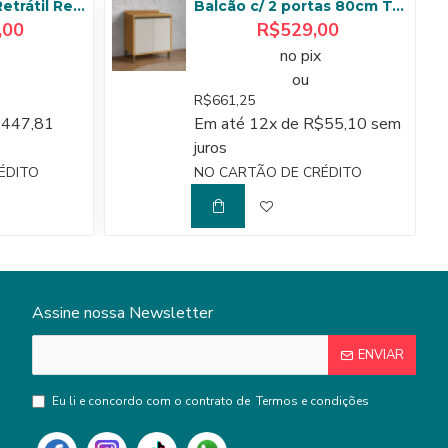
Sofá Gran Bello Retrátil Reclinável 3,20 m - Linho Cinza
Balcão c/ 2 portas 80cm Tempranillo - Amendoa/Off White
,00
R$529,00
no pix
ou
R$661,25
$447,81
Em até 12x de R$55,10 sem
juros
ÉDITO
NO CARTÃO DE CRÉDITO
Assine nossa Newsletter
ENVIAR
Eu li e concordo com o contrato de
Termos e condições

——

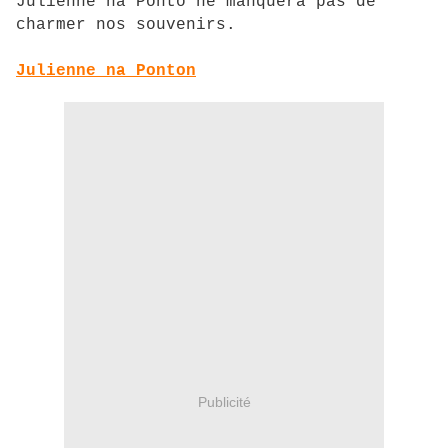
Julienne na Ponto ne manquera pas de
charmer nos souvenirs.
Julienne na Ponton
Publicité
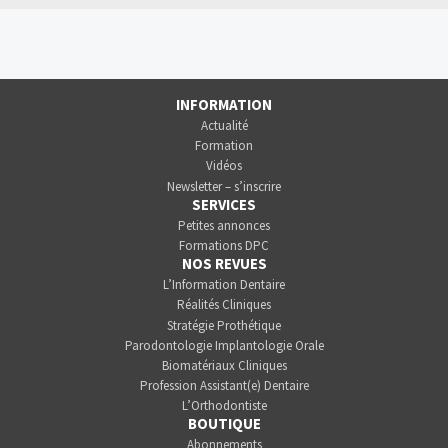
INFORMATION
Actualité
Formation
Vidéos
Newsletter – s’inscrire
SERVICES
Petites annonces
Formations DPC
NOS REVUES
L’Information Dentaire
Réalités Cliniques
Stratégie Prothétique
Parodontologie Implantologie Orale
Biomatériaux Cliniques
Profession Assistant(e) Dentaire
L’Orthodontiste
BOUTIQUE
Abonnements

——

Of the entries above, transcribe exactly those lines that fall between the line containing "Petites annonces" and the line containing "Abonnements", together with those two lines.

→ The completed task
Petites annonces
Formations DPC
NOS REVUES
L’Information Dentaire
Réalités Cliniques
Stratégie Prothétique
Parodontologie Implantologie Orale
Biomatériaux Cliniques
Profession Assistant(e) Dentaire
L’Orthodontiste
BOUTIQUE
Abonnements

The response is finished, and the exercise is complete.